[edit]
Multi-class Classification from Multiple Unlabeled Datasets with Partial Risk Regularization
Proceedings of The 14th Asian Conference on Machine
Learning, PMLR 189:990-1005, 2023.
Abstract
Recent years have witnessed a great success of
supervised deep learning, where predictive models
were trained from a large amount of fully labeled
data. However, in practice, labeling such big data
can be very costly and may not even be possible for
privacy reasons. Therefore, in this paper, we aim to
learn an accurate classifier without any class
labels. More specifically, we consider the case
where multiple sets of unlabeled data and only their
class priors, i.e., the proportions of each class,
are available.
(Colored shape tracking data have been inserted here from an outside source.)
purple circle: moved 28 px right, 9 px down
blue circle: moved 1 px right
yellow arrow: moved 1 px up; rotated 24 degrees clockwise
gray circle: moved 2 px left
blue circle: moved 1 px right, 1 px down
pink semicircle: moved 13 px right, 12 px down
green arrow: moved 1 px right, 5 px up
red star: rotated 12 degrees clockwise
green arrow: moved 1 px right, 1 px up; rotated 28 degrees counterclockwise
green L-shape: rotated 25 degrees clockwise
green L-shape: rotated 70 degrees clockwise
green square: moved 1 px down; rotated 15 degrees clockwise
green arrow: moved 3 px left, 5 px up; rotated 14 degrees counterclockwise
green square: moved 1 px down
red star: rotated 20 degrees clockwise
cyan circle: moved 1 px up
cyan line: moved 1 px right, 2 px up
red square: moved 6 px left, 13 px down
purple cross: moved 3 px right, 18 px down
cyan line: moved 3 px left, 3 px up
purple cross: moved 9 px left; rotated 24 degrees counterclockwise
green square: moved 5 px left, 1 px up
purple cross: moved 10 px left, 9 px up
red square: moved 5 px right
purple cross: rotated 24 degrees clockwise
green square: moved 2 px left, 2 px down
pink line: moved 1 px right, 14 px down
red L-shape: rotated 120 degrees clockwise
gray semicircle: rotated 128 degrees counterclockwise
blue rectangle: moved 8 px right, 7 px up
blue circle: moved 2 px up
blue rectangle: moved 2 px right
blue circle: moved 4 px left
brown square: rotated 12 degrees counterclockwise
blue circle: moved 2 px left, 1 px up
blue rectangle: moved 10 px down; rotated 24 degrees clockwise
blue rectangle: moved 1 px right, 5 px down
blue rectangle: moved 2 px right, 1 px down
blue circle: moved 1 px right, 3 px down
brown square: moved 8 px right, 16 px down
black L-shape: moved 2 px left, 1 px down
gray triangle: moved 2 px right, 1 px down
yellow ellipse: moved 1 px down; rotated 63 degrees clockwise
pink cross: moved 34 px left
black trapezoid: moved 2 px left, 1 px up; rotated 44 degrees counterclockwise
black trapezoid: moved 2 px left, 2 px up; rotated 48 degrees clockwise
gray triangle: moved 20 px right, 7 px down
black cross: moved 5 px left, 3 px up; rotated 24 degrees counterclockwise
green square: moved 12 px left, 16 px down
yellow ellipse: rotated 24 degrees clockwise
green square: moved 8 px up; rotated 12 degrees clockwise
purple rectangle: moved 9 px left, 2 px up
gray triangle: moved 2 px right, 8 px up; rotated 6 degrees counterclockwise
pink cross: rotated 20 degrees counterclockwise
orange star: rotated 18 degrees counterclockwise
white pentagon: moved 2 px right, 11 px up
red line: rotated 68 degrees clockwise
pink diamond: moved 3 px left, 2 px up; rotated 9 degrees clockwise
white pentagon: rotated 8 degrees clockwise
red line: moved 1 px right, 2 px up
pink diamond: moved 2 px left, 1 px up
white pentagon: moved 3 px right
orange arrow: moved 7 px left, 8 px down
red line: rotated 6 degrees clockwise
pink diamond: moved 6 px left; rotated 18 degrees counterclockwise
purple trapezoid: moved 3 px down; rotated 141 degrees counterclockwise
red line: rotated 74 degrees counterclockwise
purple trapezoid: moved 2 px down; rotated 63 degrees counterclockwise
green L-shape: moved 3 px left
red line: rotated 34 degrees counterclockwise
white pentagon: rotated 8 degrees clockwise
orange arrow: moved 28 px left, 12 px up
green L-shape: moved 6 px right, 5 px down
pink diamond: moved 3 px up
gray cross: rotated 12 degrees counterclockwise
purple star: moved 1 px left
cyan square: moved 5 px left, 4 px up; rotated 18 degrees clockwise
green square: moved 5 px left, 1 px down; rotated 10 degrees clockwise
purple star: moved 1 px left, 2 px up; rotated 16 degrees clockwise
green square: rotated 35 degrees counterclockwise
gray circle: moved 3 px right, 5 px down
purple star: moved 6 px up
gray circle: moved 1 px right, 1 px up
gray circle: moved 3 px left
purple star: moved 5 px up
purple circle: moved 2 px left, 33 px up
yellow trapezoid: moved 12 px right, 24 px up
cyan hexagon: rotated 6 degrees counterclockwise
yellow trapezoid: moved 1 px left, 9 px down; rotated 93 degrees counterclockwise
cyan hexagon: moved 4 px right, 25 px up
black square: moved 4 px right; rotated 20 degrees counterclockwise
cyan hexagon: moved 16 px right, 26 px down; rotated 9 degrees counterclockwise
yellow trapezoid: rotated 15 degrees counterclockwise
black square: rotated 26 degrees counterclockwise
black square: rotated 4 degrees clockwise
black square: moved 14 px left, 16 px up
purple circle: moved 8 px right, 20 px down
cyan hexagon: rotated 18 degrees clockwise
Under this problem setup, we first
derive an unbiased estimator of the classification
risk that can be estimated from the given unlabeled
sets and theoretically analyze the generalization
error of the learned classifier. We then find that
the classifier obtained as such tends to cause
overfitting as its empirical risks go negative
during training. To prevent overfitting, we further
propose a partial risk regularization that maintains
the partial risks with respect to unlabeled datasets
and classes to certain levels. Experiments
demonstrate that our method effectively mitigates
overfitting and outperforms state-of-the-art methods
for learning from multiple unlabeled sets.